Looking at the currently checked in version of x86.c in sf/issue161, I think the 8-bit IDIV overflow test is still wrong.
The test is:
if (d1 & 0xFF00) {
but it's done at the point where d1 is always positive, so it's effectively checking for a quotient range of -255 -> +255.
I think for the 80186 the legal range is -128 to +127
To achieve this, you need to move the test down in the code, after the sign of d1 has been corrected.
Dave
David, that doesn't seem to work. I added two new test cases to the test program:
410 PROCtest(56,3,16447,-128)
420 PROCtest(56,8,16256,127)
If I have got this right, the first should be valid because the quotient is -128 whereas the 2nd should throw an exception because the correct quotient is +128 and that is greater than the range of a signed 8bit, but it does not. Here is the result (top two in the right hand column):
The committed code is :
if (d1 & 0xFF00) {
log_debug("x86: IDIV8 overflow at %04X:%04X, dividend(AX)=%04X, divisor=%02X", cs>>4, pc, AX, temp);
x86_intcall(0);
}
else {
// Correct the sign of the quotient.
if (sign1 ^ sign2)
d1 = (~d1 + 1) & 0xff;
// Correct the sign of the remainder.
if (sign1)
d2 = (~d2 + 1) & 0xff;
AH = d2;
AL = d1;
}
I changed this to:
// Correct the sign of the quotient.
if (sign1 ^ sign2)
d1 = (~d1 + 1) & 0xff;
// Correct the sign of the remainder.
if (sign1)
d2 = (~d2 + 1) & 0xff;
AH = d2;
AL = d1;
if (d1 & 0xFF00) {
log_debug("x86: IDIV8 overflow at %04X:%04X, dividend(AX)=%04X, divisor=%02X", cs>>4, pc, AX, temp);
x86_intcall(0);
}
In the case that the sign has been flipped, we won't see anything in the higher bits because the sign correction logic has masked them off but the now failing test case is using two positive numbers. I can't extend the bitmask to pick up bit 7 (0xff80) because that would reject all negative quotients so it has to involve the sign of the dividend and divisor.
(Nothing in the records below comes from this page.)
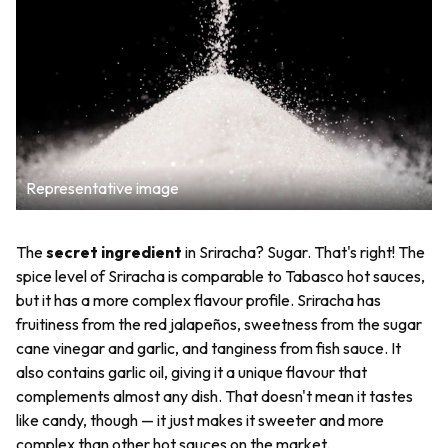
Representative image
The
secret ingredient
in Sriracha? Sugar. That's right! The
spice level of Sriracha is comparable to Tabasco hot sauces,
but it has a more complex flavour profile. Sriracha has
fruitiness from the red jalapeños, sweetness from the sugar
cane vinegar and garlic, and tanginess from fish sauce. It
also contains garlic oil, giving it a unique flavour that
complements almost any dish. That doesn't mean it tastes
like candy, though — it just makes it sweeter and more
complex than other hot sauces on the market.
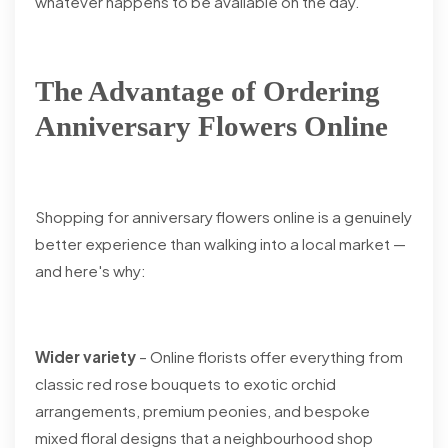
whatever happens to be available on the day.
The Advantage of Ordering
Anniversary Flowers Online
Shopping for anniversary flowers online is a genuinely
better experience than walking into a local market —
and here's why:
Wider variety
– Online florists offer everything from
classic red rose bouquets to exotic orchid
arrangements, premium peonies, and bespoke
mixed floral designs that a neighbourhood shop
I believe a positive quotient should result from a dividend and divisor whose sign is the same so this is the opposite to the case where we are correcting the sign. That means the code could become:
// Correct the sign of the quotient.
if (sign1 ^ sign2)
d1 = (~d1 + 1) & 0xff;
else if (d1 & 0xff80) {
log_debug("x86: IDIV8 overflow at %04X:%04X, dividend(AX)=%04X, divisor=%02X", cs>>4, pc, AX, temp);
x86_intcall(0);
}
// Correct the sign of the remainder.
if (sign1)
d2 = (~d2 + 1) & 0xff;
AH = d2;
AL = d1;
But that shows very clearly that we are not checking for the exception in the case that the sign of the dividend and divisor is opposite giving a negative quotient. Should that case test with a different mask, perhaps?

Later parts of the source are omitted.